Created on 11-18-2015 05:18 PM - edited 09-16-2022 02:49 AM
Customer has an Access database application and they would like to (a) connect to Hive and extract data, and also (b) take resulting Access DB data and ODBC connect & load it into an existing Hive table from within Microsoft Access (not via Sqoop or via flat file). I am currently installing the driver and will soon test out option (a), but would like to know if option (b) is possible.
Thanks in advance!
Created 11-21-2015 02:47 PM
@bpreachuk Using ODBC driver is the cleanest way to do it.
Access --> RDBMS --> Hive using Sqoop.
Looking forward to see the final update
Kudos to this guy Link
Created 11-18-2015 05:42 PM
Thanks Birender and Neeraj. I was looking into the Access -> SQL Server -> Hive approach since we already have a SQL Server on the box - but if I can get it to work via MS Access directly I will do so. I'll update the ticket here with how it all turns out. I will write up what worked if I am able to easily get the Access -> Hive Insert connection working.
Created 11-18-2015 05:44 PM
Great, looking forward to hearing the results.
Created 11-21-2015 02:47 PM
@bpreachuk Using ODBC driver is the cleanest way to do it.
Access --> RDBMS --> Hive using Sqoop.
Looking forward to see the final update
Kudos to this guy Link
Created 11-25-2015 07:47 PM
Here is an update on this task:
ODBC read from Hive -> Access works fine (not a surprise).
ODBC from Access to Hive runs as RBAR - one row at a time. This is sub-optimal in the RDBMS world, but REALLY crummy in the Hadoop world. This means 1 Hive session per row updated.
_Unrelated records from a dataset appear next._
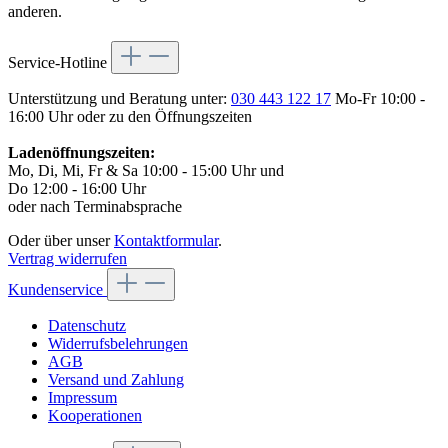
anderen.
Service-Hotline
Unterstützung und Beratung unter:
030 443 122 17
Mo-Fr 10:00 -
16:00 Uhr oder zu den Öffnungszeiten
Ladenöffnungszeiten:
Mo, Di, Mi, Fr & Sa 10:00 - 15:00 Uhr und
Do 12:00 - 16:00 Uhr
oder nach Terminabsprache
Oder über unser
Kontaktformular
.
Vertrag widerrufen
Kundenservice
Datenschutz
Widerrufsbelehrungen
AGB
Versand und Zahlung
Impressum
Kooperationen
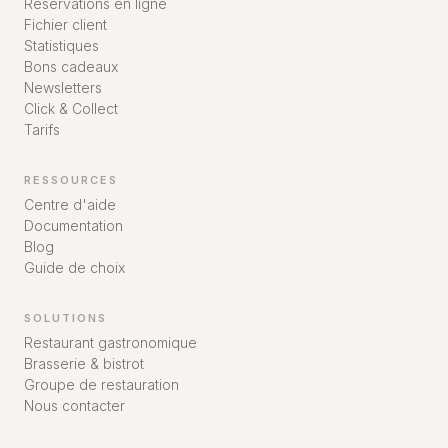
Réservations en ligne
Fichier client
Statistiques
Bons cadeaux
Newsletters
Click & Collect
Tarifs
RESSOURCES
Centre d'aide
Documentation
Blog
Guide de choix
SOLUTIONS
Restaurant gastronomique
Brasserie & bistrot
Groupe de restauration
Nous contacter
We were getting about 150 rows updated every 10 minutes.
When sending data form Access to Hive, we will be implementing using Access -> SQL Server -> Sqoop into Hive.
We may try out Simba drivers in the future - more for curiosity - to see if they perform better with updates - or have the ability to batch updates into Hive.
Thanks Neeraj and Birender!
Created 11-25-2015 07:48 PM
Thanks @bpreachuk for updating the thread!!!